6. T. O. 2023 A Mt 5,17-37

El Evangelio nos muestra un estilo de vida que pone a Dios en el origen, y a los demás, y a uno mismo, en el centro. En el origen y en cada momento está el amor; esto es cumplir la voluntad de Dios que, para cada persona, es garantía de vida y libertad. Libertad que es un regalo y, a la vez, una tarea que lleva a elegir un modo de vida, unos comportamientos y a dejar otros, y todo, para ser felices.

Estamos caminando, pero este caminar pide no estar ocupados en otras cosas, de modo que olvidemos lo importante. ¿Cómo tenemos que vivir? Dios nos lo ha revelado y enseñado por medio del Espíritu, este Espíritu es sabiduría que conoce a cada persona, y que sondea todo, incluso lo profundo de Dios. De este modo la Verdad está en nosotros.

¿De qué estamos hablando cuando hacemos referencia al Espíritu? El hombre sabe que es imposibilidad e impotencia, porque la capacidad de enmascaramiento del mal en él le oculta el camino, o nos desborda y nos sobreexige, con lo que acabamos rechazándolo. También nos puede ahogar y reprimir, como pura letra que mata. Este es el mensaje del evangelio: La presencia de Dios en el corazón humano produce una transformación de este corazón que consiste en ir haciendo nacer en él posibilidades y potencias. Es la gracia la que va produciendo una conversión del deseo que hace el Bien amable y fácil. “El Espíritu de Dios es el que lucha en ti”, nos dice san Agustín. El Espíritu Santo de Dios es lo más humano del hombre.

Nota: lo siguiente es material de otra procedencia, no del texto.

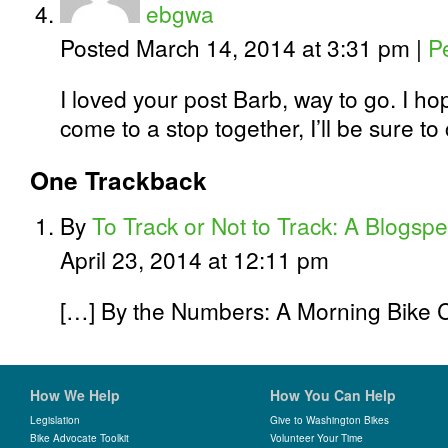
ebgwa
Posted March 14, 2014 at 3:31 pm
|
P
I loved your post Barb, way to go. I h
come to a stop together, I’ll be sure to
One
Trackback
By
To Track or Not to Track: A Blogsped
April 23, 2014 at 12:11 pm
[…] By the Numbers: A Morning Bike
How We Help
How You Can Help
Legislation
Give to Washington Bikes
Bike Advocate Toolkit
Volunteer Your Time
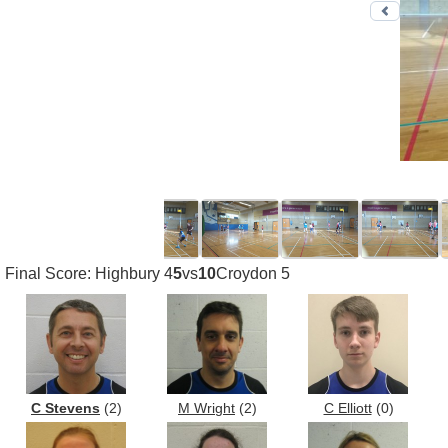
Previo
Final Score: Highbury 4
5
vs
10
Croydon 5
C Stevens
(2)
M Wright
(2)
C Elliott
(0)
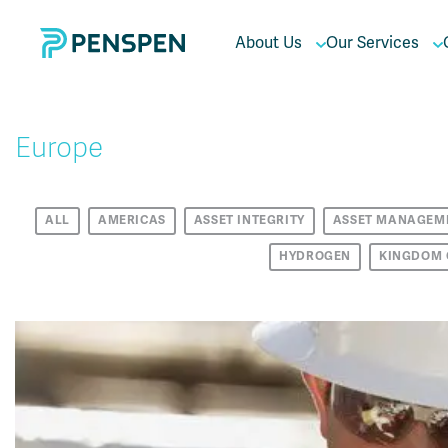
About Us
Our Services
Europe
ALL
AMERICAS
ASSET INTEGRITY
ASSET MANAGEM
HYDROGEN
KINGDOM 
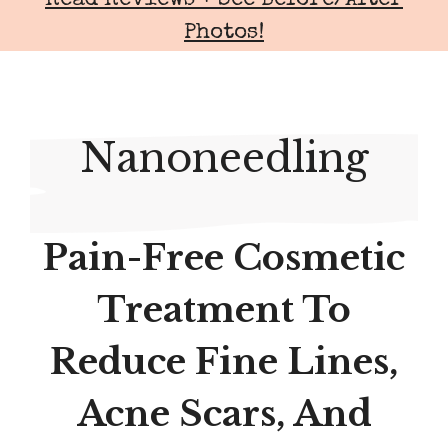
Read Reviews + See Before/After
Photos!
Nanoneedling
Pain-Free Cosmetic
Treatment To
Reduce Fine Lines,
Acne Scars, And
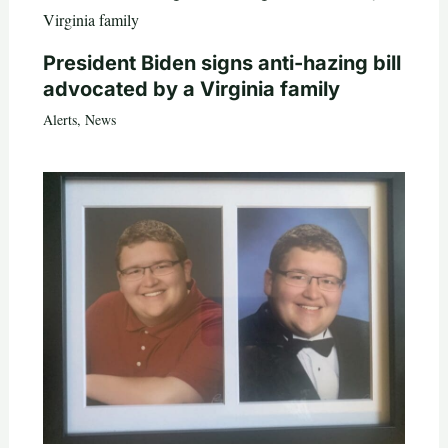
President Biden signs anti-hazing bill
advocated by a Virginia family
Alerts
,
News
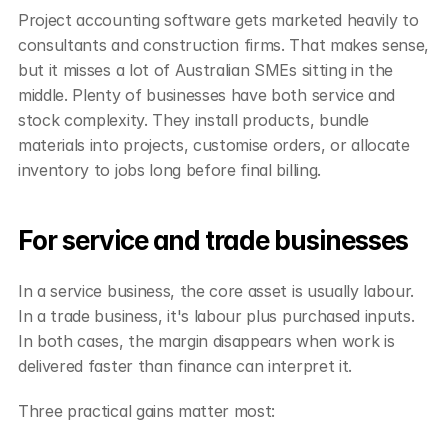
Project accounting software gets marketed heavily to 
consultants and construction firms. That makes sense, 
but it misses a lot of Australian SMEs sitting in the 
middle. Plenty of businesses have both service and 
stock complexity. They install products, bundle 
materials into projects, customise orders, or allocate 
inventory to jobs long before final billing.
For service and trade businesses
In a service business, the core asset is usually labour. 
In a trade business, it's labour plus purchased inputs. 
In both cases, the margin disappears when work is 
delivered faster than finance can interpret it.
Three practical gains matter most:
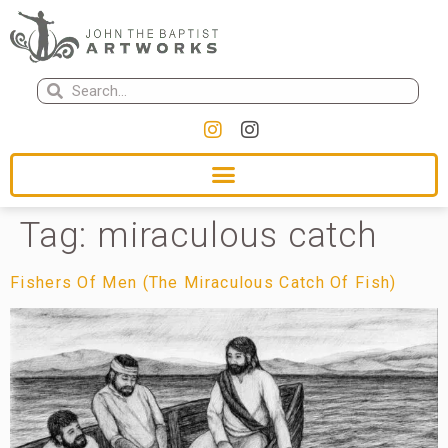
Tag:
miraculous catch
Fishers Of Men (The Miraculous Catch Of Fish)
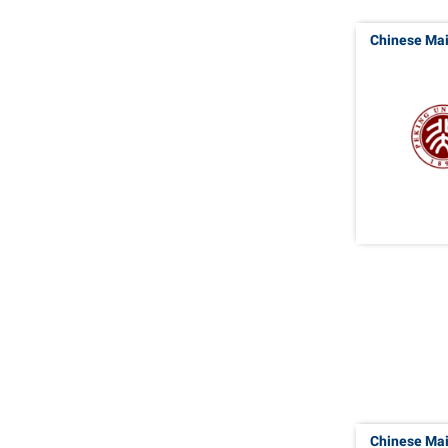
Chinese Ma
Chinese Ma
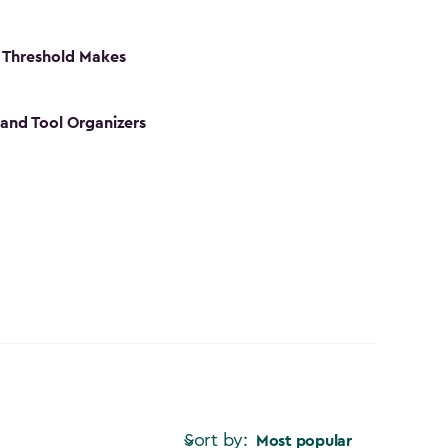
 Threshold Makes
 and Tool Organizers
Sort by:
Most popular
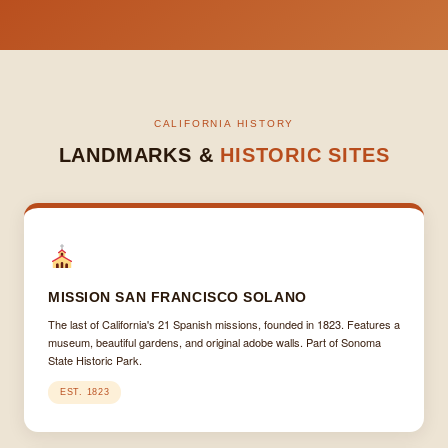
CALIFORNIA HISTORY
LANDMARKS &
HISTORIC SITES
MISSION SAN FRANCISCO SOLANO
The last of California's 21 Spanish missions, founded in 1823. Features a
museum, beautiful gardens, and original adobe walls. Part of Sonoma
State Historic Park.
EST. 1823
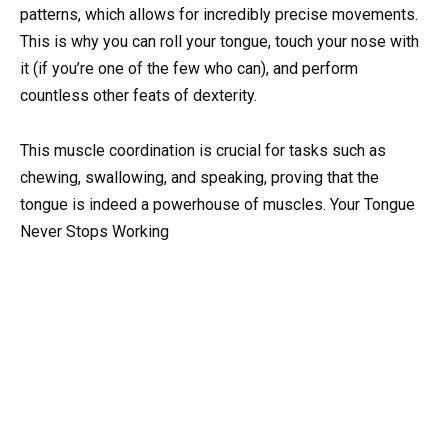
patterns, which allows for incredibly precise movements.
This is why you can roll your tongue, touch your nose with
it (if you’re one of the few who can), and perform
countless other feats of dexterity.
This muscle coordination is crucial for tasks such as
chewing, swallowing, and speaking, proving that the
tongue is indeed a powerhouse of muscles. Your Tongue
Never Stops Working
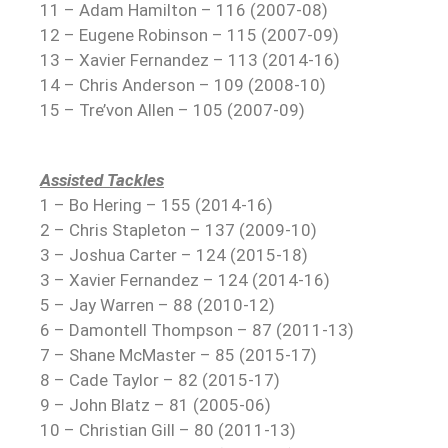
11 – Adam Hamilton – 116 (2007-08)
12 – Eugene Robinson – 115 (2007-09)
13 – Xavier Fernandez – 113 (2014-16)
14 – Chris Anderson – 109 (2008-10)
15 – Tre’von Allen – 105 (2007-09)
Assisted Tackles
1 – Bo Hering – 155 (2014-16)
2 – Chris Stapleton – 137 (2009-10)
3 – Joshua Carter – 124 (2015-18)
3 – Xavier Fernandez – 124 (2014-16)
5 – Jay Warren – 88 (2010-12)
6 – Damontell Thompson – 87 (2011-13)
7 – Shane McMaster – 85 (2015-17)
8 – Cade Taylor – 82 (2015-17)
9 – John Blatz – 81 (2005-06)
10 – Christian Gill – 80 (2011-13)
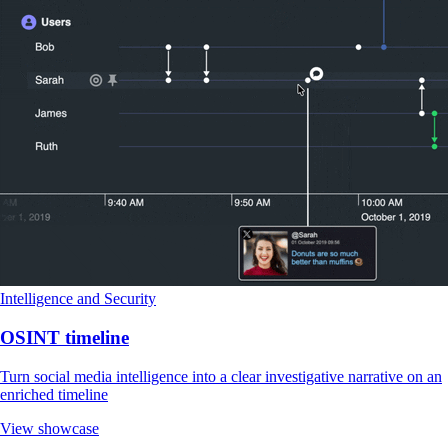
Intelligence and Security
OSINT timeline
Turn social media intelligence into a clear investigative narrative on an
enriched timeline
View showcase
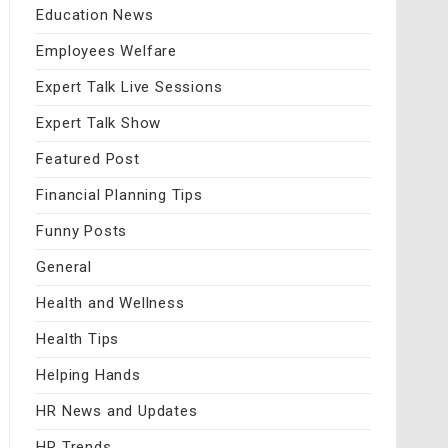
Education News
Employees Welfare
Expert Talk Live Sessions
Expert Talk Show
Featured Post
Financial Planning Tips
Funny Posts
General
Health and Wellness
Health Tips
Helping Hands
HR News and Updates
HR Trends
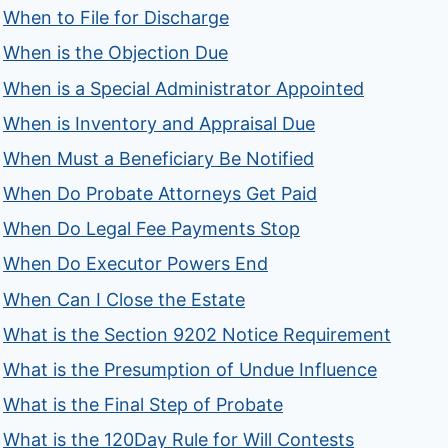
When to File for Discharge
When is the Objection Due
When is a Special Administrator Appointed
When is Inventory and Appraisal Due
When Must a Beneficiary Be Notified
When Do Probate Attorneys Get Paid
When Do Legal Fee Payments Stop
When Do Executor Powers End
When Can I Close the Estate
What is the Section 9202 Notice Requirement
What is the Presumption of Undue Influence
What is the Final Step of Probate
What is the 120Day Rule for Will Contests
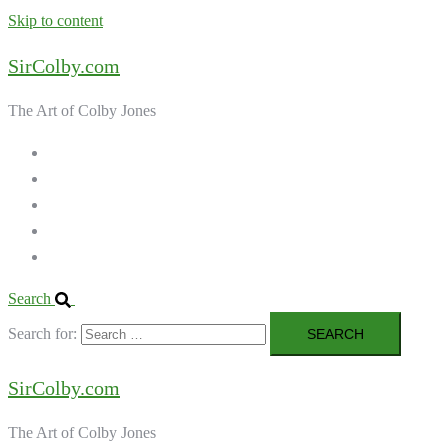
Skip to content
SirColby.com
The Art of Colby Jones
Home
Galleries
About the Artist
Ordering Art
Contact
Search
Search for:
SirColby.com
The Art of Colby Jones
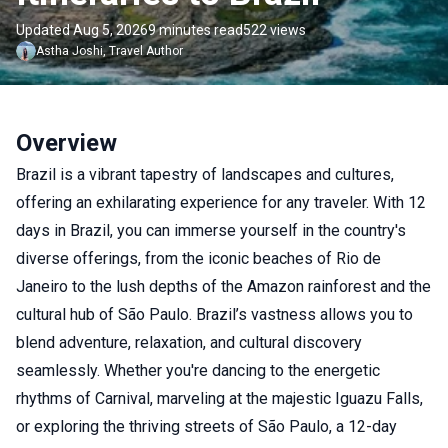
Updated Aug 5, 2026
9 minutes read
522 views
Astha
Joshi
,
Travel Author
Overview
Brazil is a vibrant tapestry of landscapes and cultures,
offering an exhilarating experience for any traveler. With 12
days in Brazil, you can immerse yourself in the country's
diverse offerings, from the iconic beaches of Rio de
Janeiro to the lush depths of the Amazon rainforest and the
cultural hub of São Paulo. Brazil’s vastness allows you to
blend adventure, relaxation, and cultural discovery
seamlessly. Whether you're dancing to the energetic
rhythms of Carnival, marveling at the majestic Iguazu Falls,
or exploring the thriving streets of São Paulo, a 12-day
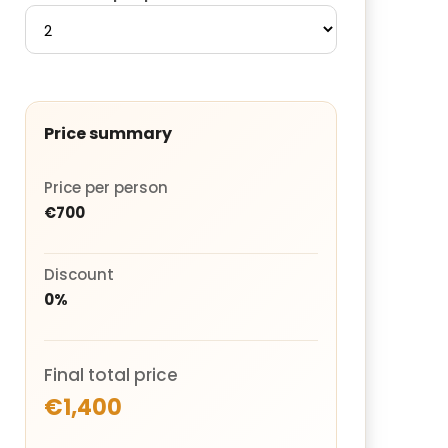
Price summary
Price per person
€700
Discount
0%
Final total price
€1,400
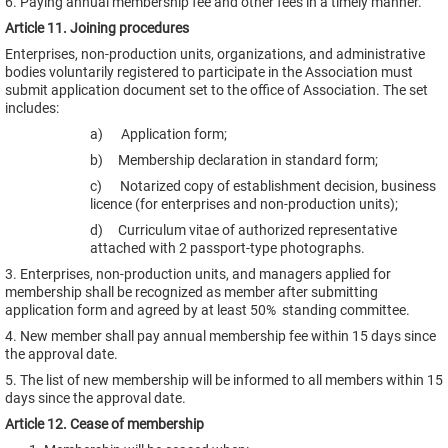
6. Paying annual membership fee and other fees in a timely manner.
Article 11. Joining procedures
Enterprises, non-production units, organizations, and administrative
bodies voluntarily registered to participate in the Association must
submit application document set to the office of Association. The set
includes:
a) Application form;
b) Membership declaration in standard form;
c) Notarized copy of establishment decision, business
licence (for enterprises and non-production units);
d) Curriculum vitae of authorized representative
attached with 2 passport-type photographs.
3. Enterprises, non-production units, and managers applied for
membership shall be recognized as member after submitting
application form and agreed by at least 50% standing committee.
4. New member shall pay annual membership fee within 15 days since
the approval date.
5. The list of new membership will be informed to all members within 15
days since the approval date.
Article 12. Cease of membership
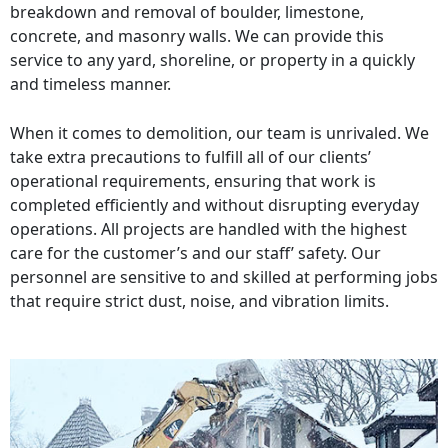
breakdown and removal of boulder, limestone,
concrete, and masonry walls. We can provide this
service to any yard, shoreline, or property in a quickly
and timeless manner.
When it comes to demolition, our team is unrivaled. We
take extra precautions to fulfill all of our clients’
operational requirements, ensuring that work is
completed efficiently and without disrupting everyday
operations. All projects are handled with the highest
care for the customer’s and our staff’ safety. Our
personnel are sensitive to and skilled at performing jobs
that require strict dust, noise, and vibration limits.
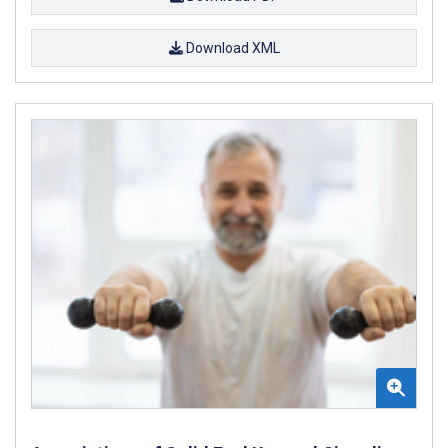
Download XML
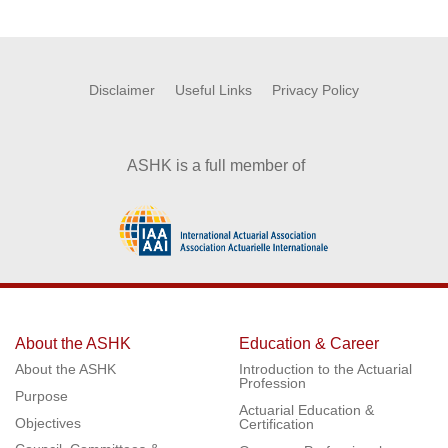
Disclaimer
Useful Links
Privacy Policy
ASHK is a full member of
About the ASHK
Education & Career
About the ASHK
Introduction to the Actuarial
Profession
Purpose
Actuarial Education &
Objectives
Certification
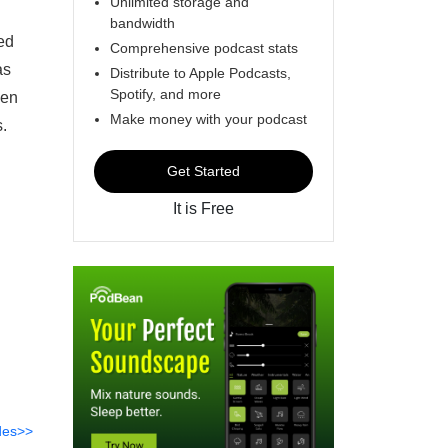
Unlimited storage and
bandwidth
ed
Comprehensive podcast stats
as
Distribute to Apple Podcasts,
Spotify, and more
ven
Make money with your podcast
.
Get Started
It is Free
des>>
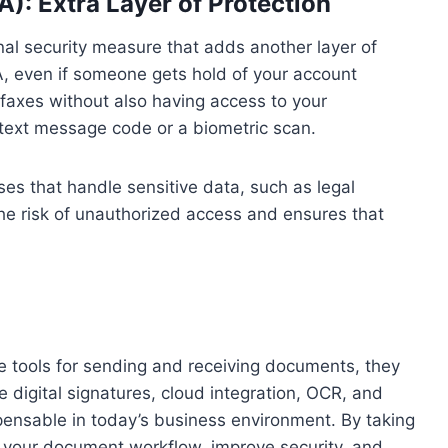
): Extra Layer of Protection
nal security measure that adds another layer of
FA, even if someone gets hold of your account
faxes without also having access to your
text message code or a biometric scan.
sses that handle sensitive data, such as legal
he risk of unauthorized access and ensures that
e tools for sending and receiving documents, they
e digital signatures, cloud integration, OCR, and
pensable in today’s business environment. By taking
your document workflow, improve security, and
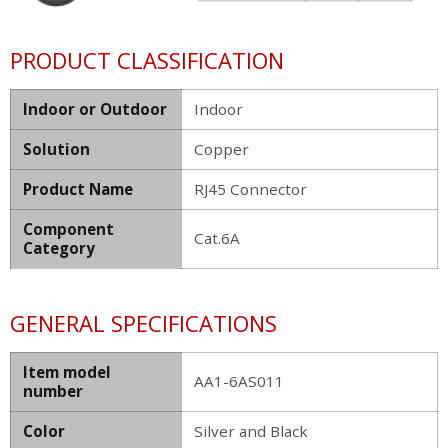
PRODUCT CLASSIFICATION
Indoor or Outdoor
Indoor
Solution
Copper
Product Name
RJ45 Connector
Component
Cat.6A
Category
GENERAL SPECIFICATIONS
Item model
AA1-6AS011
number
Color
Silver and Black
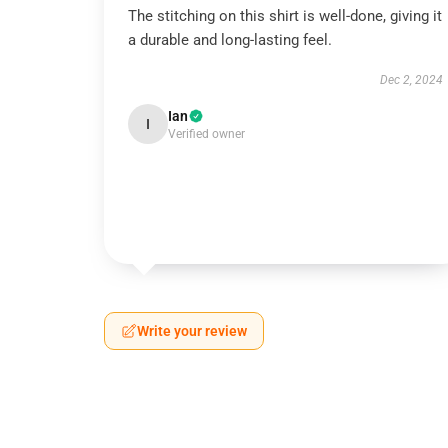
The stitching on this shirt is well-done, giving it
a durable and long-lasting feel.
Dec 2, 2024
Ian
I
Verified owner
Write your review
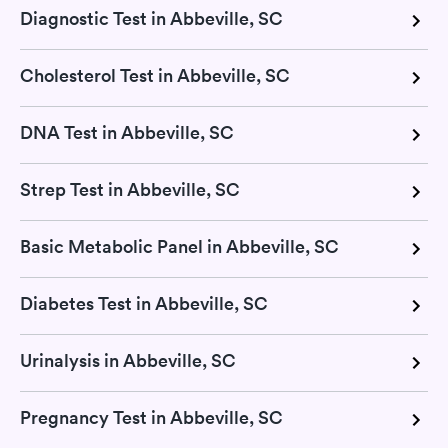
Diagnostic Test in Abbeville, SC
Cholesterol Test in Abbeville, SC
DNA Test in Abbeville, SC
Strep Test in Abbeville, SC
Basic Metabolic Panel in Abbeville, SC
Diabetes Test in Abbeville, SC
Urinalysis in Abbeville, SC
Pregnancy Test in Abbeville, SC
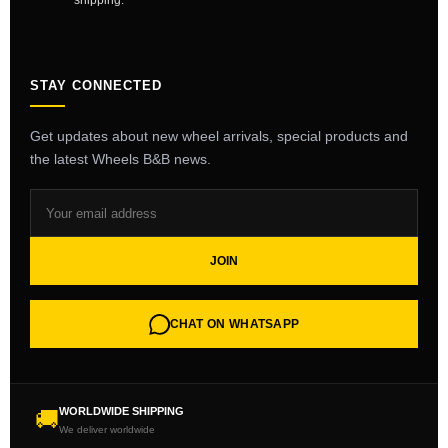
shipping.
STAY CONNECTED
Get updates about new wheel arrivals, special products and
the latest Wheels B&B news.
JOIN
CHAT ON WHATSAPP
WORLDWIDE SHIPPING
🚚
We deliver worldwide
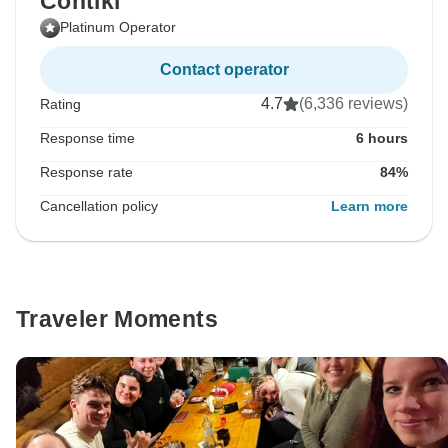
Contiki
Platinum Operator
Contact operator
4.7
(6,336 reviews)
Rating
Response time
6 hours
Response rate
84%
Cancellation policy
Learn more
Traveler Moments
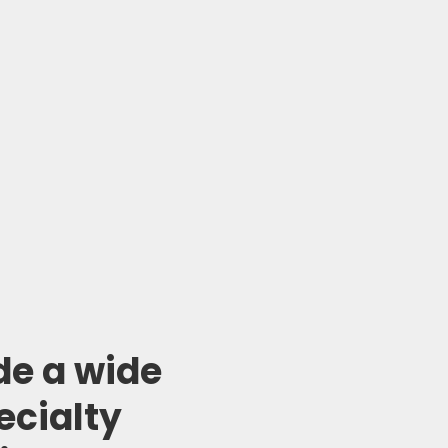
de a wide
ecialty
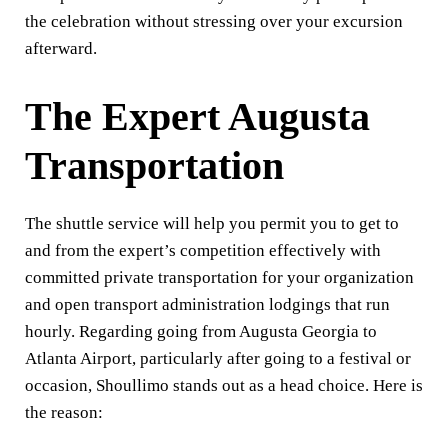
the celebration without stressing over your excursion
afterward.
The Expert Augusta
Transportation
The shuttle service will help you permit you to get to
and from the expert’s competition effectively with
committed private transportation for your organization
and open transport administration lodgings that run
hourly. Regarding going from Augusta Georgia to
Atlanta Airport, particularly after going to a festival or
occasion, Shoullimo stands out as a head choice. Here is
the reason:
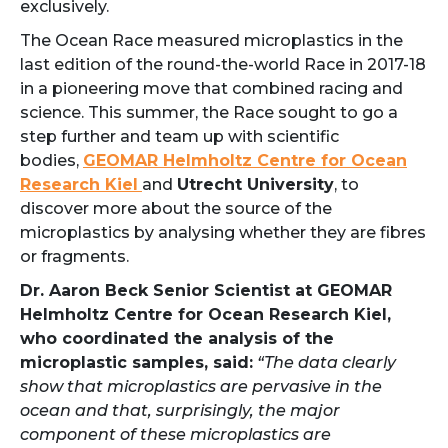
exclusively.
The Ocean Race measured microplastics in the
last edition of the round-the-world Race in 2017-18
in a pioneering move that combined racing and
science. This summer, the Race sought to go a
step further and team up with scientific
bodies,
GEOMAR Helmholtz Centre for Ocean
Research Kiel
and
Utrecht University
, to
discover more about the source of the
microplastics by analysing whether they are fibres
or fragments.
Dr. Aaron Beck Senior Scientist at GEOMAR
Helmholtz Centre for Ocean Research Kiel,
who coordinated the analysis of the
microplastic samples, said:
“The data clearly
show that microplastics are pervasive in the
ocean and that, surprisingly, the major
component of these microplastics are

Esa reestructuración de nuestro interior consiste en hacer humano al hombre, pero llega hasta los extremos descritos por L. Boff a propósito de Jesucristo: “así de humano sólo puede serlo el mismo Dios”. Diríamos ahora que así de humanos sólo puede hacernos el Espíritu de Dios.

Este texto extenso de Mateo nos muestra que la vida y las enseñanzas de Jesús no se ajustaron a la normativa religiosa de su tiempo, que llegó a enfrentarse a la religión oficial y a las prácticas religiosas, a los dirigentes, e incluso se enfrentó con el Templo, afirmando que aquel santuario era una “cueva de bandidos”.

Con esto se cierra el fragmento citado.